◆ Exercise description ◆
Using the records that follow, work out how many lines hold the string "both" and provide that number only.

◆ Provided material ◆
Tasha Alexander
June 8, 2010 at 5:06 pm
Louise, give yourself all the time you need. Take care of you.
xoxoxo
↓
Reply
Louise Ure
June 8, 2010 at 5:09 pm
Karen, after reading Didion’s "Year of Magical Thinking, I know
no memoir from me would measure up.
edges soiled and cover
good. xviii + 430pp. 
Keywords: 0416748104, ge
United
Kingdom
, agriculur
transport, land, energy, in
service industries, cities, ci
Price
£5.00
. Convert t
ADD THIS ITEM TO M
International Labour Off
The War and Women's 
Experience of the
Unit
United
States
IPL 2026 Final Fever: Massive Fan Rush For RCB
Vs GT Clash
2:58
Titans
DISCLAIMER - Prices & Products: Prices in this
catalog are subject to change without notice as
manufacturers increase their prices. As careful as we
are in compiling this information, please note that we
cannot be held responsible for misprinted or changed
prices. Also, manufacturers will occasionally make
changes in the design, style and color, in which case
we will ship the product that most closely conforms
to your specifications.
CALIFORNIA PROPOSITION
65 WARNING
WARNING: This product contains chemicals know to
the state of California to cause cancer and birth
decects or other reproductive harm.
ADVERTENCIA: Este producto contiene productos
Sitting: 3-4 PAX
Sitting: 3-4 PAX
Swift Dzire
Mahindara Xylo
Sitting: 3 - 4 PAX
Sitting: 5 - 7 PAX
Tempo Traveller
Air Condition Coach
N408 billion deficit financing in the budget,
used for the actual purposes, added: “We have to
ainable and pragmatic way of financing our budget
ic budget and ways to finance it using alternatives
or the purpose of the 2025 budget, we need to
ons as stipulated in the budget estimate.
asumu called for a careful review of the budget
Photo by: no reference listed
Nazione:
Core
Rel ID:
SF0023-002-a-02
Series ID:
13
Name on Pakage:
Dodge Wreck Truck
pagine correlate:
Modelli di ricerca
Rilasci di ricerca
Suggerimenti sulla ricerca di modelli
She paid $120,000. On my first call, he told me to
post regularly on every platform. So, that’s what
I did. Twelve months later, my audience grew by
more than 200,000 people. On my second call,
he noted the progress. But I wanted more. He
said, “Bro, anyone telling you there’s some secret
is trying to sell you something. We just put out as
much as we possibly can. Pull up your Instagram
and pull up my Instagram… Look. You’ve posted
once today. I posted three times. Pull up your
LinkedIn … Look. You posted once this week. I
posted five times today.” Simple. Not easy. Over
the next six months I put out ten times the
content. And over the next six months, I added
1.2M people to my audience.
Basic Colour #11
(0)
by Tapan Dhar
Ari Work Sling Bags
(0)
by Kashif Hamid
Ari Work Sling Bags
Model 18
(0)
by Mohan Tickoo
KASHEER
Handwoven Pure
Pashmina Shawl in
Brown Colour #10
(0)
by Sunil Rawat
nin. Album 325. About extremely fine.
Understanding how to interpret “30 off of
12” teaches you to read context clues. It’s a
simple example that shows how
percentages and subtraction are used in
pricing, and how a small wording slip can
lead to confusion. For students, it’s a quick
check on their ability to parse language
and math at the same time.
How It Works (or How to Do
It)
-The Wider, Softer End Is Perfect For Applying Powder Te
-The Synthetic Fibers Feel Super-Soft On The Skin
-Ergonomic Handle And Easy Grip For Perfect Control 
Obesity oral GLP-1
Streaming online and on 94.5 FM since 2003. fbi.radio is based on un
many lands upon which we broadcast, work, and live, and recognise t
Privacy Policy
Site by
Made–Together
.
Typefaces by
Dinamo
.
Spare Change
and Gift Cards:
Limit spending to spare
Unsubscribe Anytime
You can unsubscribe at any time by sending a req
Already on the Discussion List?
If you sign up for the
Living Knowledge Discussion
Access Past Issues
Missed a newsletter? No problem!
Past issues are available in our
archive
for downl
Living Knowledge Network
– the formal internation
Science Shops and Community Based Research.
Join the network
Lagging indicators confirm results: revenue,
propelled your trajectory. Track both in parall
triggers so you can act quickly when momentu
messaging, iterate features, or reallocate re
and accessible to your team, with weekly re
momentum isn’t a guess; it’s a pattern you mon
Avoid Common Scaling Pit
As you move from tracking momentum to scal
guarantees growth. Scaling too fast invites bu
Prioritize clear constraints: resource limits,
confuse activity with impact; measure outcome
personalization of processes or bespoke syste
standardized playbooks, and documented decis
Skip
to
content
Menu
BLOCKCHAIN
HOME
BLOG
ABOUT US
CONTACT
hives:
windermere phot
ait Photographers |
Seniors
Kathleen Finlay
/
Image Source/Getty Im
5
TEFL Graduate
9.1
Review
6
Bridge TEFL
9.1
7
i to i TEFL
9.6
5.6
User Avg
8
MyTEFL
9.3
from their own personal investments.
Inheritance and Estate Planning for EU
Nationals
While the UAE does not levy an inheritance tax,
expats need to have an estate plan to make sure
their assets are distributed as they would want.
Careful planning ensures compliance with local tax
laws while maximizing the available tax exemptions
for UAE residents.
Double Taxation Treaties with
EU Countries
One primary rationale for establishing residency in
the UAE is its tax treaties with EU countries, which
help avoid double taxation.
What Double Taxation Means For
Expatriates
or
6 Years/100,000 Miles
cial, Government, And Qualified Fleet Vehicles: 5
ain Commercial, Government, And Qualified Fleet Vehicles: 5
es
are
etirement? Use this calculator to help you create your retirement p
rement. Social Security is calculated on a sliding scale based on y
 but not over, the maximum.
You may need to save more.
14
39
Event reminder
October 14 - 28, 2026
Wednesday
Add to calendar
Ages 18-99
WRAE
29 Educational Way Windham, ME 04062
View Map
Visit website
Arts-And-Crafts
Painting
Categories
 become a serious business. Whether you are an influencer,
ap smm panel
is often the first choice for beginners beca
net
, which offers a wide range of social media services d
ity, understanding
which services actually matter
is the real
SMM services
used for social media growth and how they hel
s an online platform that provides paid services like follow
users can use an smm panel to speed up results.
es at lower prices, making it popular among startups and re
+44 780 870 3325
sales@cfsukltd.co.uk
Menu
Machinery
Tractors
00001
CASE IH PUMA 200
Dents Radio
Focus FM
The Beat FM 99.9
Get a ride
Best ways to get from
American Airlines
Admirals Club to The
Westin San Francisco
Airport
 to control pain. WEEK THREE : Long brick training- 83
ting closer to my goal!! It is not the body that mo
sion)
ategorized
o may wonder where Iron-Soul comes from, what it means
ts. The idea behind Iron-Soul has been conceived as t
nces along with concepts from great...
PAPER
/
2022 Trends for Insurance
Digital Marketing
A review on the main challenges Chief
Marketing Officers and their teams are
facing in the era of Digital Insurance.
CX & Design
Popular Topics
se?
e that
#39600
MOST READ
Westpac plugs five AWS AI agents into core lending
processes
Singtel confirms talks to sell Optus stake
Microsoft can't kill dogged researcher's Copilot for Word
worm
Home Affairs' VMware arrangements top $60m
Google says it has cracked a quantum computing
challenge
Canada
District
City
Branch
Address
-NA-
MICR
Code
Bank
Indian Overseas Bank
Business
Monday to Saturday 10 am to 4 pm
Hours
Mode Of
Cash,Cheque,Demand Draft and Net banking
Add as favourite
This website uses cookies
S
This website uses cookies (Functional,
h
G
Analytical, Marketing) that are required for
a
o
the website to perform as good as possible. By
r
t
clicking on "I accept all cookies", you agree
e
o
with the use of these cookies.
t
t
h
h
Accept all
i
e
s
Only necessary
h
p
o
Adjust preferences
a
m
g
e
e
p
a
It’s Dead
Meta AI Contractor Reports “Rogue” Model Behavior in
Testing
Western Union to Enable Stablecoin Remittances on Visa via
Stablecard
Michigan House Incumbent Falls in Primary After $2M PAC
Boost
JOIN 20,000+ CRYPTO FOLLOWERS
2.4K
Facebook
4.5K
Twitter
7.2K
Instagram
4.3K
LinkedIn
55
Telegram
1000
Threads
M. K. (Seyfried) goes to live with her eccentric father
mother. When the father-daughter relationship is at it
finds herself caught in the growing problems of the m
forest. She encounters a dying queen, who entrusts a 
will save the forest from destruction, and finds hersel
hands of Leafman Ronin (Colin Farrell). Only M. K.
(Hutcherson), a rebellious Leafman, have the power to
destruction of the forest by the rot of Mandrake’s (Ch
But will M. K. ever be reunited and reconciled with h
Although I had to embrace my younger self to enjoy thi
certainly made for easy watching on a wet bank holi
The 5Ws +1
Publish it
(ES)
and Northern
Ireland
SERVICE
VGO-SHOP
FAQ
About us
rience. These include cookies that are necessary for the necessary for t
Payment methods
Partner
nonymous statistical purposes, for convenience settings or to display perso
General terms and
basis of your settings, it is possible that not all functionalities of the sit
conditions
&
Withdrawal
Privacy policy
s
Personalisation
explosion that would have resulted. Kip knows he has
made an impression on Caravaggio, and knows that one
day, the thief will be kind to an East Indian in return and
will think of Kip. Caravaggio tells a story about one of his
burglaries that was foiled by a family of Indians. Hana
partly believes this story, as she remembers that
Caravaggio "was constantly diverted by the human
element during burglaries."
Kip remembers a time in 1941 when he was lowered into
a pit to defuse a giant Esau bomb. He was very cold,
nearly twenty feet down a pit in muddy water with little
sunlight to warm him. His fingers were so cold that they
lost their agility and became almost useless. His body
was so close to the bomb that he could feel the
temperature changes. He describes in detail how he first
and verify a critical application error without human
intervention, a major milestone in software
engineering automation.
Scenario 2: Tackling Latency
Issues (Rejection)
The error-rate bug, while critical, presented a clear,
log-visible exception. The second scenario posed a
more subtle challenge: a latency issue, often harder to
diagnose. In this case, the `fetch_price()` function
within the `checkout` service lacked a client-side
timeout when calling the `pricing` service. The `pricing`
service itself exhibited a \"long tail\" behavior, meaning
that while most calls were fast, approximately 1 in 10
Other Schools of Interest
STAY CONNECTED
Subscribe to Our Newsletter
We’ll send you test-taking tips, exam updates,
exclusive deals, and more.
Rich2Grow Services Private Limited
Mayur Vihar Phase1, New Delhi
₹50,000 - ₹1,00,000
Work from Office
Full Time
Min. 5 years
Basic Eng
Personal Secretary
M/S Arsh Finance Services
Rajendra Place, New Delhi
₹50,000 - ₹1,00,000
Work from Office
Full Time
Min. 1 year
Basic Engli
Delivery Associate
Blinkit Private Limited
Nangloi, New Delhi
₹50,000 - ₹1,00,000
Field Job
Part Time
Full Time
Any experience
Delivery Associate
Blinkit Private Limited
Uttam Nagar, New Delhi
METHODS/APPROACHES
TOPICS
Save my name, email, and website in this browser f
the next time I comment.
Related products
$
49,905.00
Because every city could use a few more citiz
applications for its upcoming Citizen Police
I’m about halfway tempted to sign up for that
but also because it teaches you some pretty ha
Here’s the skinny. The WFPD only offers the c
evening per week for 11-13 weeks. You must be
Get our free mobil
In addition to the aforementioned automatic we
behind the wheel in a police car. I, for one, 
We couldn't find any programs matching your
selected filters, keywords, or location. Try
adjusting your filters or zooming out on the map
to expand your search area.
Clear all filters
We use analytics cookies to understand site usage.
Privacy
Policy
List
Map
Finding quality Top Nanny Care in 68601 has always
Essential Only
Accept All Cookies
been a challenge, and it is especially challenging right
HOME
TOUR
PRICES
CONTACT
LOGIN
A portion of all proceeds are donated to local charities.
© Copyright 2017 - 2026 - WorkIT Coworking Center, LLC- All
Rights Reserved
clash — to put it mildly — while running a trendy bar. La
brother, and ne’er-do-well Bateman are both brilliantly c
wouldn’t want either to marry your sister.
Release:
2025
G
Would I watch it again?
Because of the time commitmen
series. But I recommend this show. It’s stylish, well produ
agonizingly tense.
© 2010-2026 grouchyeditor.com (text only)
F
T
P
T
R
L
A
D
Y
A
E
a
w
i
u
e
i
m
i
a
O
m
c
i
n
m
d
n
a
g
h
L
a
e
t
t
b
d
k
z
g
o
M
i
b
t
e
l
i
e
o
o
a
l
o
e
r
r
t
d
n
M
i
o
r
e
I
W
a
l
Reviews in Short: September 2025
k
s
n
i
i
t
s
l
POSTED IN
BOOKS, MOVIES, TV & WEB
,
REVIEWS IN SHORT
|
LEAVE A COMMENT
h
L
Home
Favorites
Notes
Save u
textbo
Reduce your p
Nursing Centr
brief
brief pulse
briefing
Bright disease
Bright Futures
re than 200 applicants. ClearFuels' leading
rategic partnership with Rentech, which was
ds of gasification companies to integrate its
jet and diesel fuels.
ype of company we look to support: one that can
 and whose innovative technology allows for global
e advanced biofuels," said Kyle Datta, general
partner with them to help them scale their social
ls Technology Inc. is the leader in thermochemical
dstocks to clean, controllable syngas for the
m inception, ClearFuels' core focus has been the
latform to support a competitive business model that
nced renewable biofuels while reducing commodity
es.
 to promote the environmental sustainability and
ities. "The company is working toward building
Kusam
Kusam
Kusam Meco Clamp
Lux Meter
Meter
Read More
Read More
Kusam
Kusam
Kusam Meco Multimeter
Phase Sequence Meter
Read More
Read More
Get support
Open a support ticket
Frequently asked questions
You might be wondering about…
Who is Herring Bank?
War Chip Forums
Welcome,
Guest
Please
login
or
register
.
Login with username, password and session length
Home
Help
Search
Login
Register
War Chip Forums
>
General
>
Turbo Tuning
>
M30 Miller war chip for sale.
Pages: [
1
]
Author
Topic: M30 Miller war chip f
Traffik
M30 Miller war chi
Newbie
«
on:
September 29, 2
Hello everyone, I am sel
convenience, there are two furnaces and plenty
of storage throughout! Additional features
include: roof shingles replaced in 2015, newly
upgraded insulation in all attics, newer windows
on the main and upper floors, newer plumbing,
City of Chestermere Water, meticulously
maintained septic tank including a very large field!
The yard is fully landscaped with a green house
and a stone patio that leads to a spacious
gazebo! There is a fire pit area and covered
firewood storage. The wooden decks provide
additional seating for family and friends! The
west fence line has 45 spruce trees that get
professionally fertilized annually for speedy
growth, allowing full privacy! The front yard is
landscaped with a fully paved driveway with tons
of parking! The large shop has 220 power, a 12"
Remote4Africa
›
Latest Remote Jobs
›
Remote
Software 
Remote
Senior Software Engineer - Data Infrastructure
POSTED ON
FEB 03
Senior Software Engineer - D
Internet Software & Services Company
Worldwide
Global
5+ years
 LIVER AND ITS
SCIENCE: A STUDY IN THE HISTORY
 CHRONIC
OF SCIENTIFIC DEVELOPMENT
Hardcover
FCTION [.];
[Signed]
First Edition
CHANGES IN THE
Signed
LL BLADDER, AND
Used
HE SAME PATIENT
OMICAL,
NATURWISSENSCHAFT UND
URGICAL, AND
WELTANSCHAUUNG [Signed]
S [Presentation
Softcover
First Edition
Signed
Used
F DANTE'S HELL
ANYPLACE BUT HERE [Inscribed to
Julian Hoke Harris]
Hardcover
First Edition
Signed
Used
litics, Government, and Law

◆ Solution to the problem ◆
2